Every line that includes the word "court" needs to be copied from the listing.
- - -
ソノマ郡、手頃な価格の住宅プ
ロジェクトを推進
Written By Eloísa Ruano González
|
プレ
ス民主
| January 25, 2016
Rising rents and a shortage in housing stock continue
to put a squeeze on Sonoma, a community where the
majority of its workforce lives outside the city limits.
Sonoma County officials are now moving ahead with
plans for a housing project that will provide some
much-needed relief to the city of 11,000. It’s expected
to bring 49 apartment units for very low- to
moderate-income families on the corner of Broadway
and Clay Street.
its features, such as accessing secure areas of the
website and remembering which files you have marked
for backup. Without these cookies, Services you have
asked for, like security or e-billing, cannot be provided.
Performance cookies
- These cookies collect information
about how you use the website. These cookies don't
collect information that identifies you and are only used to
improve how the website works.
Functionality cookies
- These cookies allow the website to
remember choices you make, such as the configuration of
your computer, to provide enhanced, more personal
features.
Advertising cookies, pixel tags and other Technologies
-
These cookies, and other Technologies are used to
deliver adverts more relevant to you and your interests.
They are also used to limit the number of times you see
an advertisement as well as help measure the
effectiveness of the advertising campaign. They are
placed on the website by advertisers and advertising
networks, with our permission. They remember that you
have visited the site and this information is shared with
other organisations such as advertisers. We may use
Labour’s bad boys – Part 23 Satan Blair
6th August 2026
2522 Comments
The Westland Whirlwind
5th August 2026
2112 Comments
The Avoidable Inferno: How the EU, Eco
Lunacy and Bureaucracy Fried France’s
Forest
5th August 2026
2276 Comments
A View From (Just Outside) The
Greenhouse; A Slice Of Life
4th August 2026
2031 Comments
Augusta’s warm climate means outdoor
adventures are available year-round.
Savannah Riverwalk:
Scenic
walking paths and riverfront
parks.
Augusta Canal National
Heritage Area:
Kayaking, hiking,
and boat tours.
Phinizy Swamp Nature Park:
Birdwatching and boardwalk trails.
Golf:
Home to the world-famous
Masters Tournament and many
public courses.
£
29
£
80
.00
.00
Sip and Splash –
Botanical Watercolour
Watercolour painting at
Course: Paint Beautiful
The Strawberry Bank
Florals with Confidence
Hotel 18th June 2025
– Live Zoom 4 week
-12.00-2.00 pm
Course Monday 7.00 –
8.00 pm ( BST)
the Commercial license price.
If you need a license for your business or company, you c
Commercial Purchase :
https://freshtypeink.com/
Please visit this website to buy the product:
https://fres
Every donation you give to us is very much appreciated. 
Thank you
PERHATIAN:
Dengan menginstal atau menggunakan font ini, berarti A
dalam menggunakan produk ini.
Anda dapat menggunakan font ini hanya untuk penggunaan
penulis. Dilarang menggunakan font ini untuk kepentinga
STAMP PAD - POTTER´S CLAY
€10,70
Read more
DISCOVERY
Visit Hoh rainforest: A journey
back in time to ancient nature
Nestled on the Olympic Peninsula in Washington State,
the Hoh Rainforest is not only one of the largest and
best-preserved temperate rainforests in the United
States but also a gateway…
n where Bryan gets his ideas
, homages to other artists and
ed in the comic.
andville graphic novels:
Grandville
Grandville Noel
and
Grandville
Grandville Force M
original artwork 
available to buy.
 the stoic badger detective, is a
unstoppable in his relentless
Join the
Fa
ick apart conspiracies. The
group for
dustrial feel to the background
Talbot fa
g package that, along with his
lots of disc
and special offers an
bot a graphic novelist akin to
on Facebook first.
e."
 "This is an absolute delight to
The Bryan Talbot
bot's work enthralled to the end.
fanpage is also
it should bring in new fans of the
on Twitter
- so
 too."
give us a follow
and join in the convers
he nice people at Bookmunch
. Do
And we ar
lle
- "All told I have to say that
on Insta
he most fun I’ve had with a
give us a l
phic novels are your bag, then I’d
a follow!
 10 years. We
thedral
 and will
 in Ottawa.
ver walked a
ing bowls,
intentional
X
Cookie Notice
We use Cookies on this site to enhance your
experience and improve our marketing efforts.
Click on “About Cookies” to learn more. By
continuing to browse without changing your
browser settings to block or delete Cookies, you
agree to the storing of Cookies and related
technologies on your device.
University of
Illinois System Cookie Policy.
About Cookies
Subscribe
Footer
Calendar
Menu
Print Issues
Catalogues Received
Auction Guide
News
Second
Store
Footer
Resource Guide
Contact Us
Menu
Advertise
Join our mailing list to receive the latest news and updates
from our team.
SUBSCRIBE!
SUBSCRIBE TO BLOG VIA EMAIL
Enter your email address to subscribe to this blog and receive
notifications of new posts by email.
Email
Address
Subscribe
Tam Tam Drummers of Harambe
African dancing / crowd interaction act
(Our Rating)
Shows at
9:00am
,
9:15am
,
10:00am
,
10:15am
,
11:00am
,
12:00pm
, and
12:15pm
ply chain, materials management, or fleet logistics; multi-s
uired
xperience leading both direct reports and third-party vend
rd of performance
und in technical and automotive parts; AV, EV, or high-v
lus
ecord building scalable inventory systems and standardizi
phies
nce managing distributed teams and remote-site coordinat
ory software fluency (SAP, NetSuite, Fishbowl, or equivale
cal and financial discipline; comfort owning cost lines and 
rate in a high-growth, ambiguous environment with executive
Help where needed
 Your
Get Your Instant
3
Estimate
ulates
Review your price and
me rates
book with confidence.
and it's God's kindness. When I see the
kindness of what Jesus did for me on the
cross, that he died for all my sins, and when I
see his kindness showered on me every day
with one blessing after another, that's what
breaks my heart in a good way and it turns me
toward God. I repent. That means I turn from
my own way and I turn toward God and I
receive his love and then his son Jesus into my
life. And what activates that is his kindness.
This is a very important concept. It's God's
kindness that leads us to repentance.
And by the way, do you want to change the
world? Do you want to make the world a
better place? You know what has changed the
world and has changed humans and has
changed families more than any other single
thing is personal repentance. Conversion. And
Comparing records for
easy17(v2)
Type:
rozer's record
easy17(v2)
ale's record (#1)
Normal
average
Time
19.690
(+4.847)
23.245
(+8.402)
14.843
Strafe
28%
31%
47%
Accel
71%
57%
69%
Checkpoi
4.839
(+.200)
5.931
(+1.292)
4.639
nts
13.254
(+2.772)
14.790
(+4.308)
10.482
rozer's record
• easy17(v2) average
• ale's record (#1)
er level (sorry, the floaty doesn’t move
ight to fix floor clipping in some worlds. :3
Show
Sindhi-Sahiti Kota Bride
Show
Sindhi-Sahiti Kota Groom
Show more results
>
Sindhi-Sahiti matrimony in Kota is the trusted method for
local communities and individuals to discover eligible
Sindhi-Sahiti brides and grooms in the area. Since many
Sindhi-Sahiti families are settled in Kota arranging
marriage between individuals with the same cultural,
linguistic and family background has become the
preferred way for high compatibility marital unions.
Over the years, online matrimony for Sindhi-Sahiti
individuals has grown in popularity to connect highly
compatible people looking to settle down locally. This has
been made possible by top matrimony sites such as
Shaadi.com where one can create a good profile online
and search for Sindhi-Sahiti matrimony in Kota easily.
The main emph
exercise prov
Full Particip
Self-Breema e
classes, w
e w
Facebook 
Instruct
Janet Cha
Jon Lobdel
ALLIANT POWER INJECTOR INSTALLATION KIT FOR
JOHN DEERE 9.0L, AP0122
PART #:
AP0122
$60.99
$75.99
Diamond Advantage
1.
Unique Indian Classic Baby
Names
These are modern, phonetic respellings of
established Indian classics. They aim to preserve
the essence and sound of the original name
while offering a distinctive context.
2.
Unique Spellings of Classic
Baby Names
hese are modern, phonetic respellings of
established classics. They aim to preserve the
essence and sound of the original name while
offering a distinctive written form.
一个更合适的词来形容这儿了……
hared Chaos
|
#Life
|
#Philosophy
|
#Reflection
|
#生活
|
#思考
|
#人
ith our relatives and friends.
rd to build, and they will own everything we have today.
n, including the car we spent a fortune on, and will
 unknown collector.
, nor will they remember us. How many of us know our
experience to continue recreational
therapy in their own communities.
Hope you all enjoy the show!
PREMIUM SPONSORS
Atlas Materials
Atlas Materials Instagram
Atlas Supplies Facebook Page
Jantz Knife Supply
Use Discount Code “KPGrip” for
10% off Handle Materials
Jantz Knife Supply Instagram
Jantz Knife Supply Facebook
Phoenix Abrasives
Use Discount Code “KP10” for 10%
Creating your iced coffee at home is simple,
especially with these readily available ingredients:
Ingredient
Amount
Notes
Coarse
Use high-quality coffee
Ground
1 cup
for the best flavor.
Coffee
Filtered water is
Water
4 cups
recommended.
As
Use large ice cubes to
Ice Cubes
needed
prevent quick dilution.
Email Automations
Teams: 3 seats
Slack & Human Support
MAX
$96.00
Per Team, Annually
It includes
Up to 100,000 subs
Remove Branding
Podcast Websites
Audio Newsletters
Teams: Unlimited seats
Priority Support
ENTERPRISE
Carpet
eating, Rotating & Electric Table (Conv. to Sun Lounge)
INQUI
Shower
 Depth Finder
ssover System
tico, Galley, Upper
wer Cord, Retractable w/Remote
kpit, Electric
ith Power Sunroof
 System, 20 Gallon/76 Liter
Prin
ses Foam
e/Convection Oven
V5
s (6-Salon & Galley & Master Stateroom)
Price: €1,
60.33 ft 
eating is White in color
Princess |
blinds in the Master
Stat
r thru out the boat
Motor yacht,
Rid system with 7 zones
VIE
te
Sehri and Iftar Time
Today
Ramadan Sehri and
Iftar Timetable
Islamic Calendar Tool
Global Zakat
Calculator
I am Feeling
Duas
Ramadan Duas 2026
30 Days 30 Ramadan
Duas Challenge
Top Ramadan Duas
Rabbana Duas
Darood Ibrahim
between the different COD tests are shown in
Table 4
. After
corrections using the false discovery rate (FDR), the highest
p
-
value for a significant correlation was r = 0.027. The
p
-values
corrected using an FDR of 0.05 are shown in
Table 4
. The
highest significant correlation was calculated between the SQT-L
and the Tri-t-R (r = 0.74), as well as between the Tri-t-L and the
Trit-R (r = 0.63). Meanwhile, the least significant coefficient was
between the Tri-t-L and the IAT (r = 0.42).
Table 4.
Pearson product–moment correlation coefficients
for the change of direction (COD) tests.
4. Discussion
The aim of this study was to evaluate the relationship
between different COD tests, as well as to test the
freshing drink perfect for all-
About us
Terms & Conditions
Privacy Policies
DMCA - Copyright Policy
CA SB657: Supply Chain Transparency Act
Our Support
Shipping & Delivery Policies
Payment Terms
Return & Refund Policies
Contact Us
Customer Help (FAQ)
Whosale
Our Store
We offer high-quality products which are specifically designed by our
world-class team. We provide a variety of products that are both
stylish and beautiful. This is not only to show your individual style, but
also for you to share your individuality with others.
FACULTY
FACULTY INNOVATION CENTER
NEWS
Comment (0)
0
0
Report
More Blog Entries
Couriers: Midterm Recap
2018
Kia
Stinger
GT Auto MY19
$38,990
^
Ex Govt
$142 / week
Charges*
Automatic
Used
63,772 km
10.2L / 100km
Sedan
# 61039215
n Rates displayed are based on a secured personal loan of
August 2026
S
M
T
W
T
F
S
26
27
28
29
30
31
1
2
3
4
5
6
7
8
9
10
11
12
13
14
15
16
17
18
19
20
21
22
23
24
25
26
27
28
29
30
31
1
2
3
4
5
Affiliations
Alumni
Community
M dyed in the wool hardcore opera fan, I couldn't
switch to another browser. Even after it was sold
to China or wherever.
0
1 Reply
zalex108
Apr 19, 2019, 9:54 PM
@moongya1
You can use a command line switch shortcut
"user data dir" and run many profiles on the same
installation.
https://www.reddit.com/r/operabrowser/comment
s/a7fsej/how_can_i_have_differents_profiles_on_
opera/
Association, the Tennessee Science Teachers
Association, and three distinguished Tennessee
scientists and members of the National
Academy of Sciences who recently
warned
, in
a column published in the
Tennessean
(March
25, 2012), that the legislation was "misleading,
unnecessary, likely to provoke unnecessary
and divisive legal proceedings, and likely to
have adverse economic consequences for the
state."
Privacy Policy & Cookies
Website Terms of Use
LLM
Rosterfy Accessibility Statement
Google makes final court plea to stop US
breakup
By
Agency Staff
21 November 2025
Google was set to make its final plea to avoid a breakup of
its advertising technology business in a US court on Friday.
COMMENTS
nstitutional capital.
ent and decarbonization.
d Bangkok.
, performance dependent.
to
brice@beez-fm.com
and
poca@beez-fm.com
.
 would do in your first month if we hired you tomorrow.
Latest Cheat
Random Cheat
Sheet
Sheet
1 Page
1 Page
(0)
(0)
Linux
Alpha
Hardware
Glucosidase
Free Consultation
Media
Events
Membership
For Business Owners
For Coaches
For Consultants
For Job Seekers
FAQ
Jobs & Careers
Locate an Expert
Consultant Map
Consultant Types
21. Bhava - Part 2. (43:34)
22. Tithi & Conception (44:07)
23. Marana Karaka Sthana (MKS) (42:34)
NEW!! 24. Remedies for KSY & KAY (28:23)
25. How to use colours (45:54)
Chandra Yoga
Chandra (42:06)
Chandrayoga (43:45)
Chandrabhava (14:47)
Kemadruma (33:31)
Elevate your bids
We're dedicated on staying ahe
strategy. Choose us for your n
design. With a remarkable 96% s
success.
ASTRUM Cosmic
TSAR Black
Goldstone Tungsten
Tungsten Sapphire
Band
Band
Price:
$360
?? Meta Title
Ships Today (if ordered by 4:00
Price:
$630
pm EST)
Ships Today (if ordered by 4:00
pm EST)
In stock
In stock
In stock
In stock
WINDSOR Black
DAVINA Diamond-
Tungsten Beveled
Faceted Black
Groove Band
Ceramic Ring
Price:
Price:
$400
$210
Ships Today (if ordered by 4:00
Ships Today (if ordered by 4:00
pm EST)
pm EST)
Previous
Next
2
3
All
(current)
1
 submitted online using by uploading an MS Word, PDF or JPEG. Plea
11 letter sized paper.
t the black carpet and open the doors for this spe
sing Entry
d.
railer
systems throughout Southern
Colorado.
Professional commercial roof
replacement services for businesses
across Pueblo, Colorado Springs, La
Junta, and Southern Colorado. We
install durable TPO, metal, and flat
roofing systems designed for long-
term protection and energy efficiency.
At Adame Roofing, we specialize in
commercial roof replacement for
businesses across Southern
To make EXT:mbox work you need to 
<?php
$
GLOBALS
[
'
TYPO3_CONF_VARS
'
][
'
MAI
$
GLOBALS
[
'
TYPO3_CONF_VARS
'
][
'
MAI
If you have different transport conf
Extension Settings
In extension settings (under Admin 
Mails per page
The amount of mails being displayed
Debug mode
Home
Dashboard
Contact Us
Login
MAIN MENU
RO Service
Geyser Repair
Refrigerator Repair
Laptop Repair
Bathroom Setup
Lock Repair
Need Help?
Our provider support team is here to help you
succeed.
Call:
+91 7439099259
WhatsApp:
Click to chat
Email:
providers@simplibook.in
- - -
Task output
Google makes final court plea to stop US
its advertising technology business in a US court on Friday.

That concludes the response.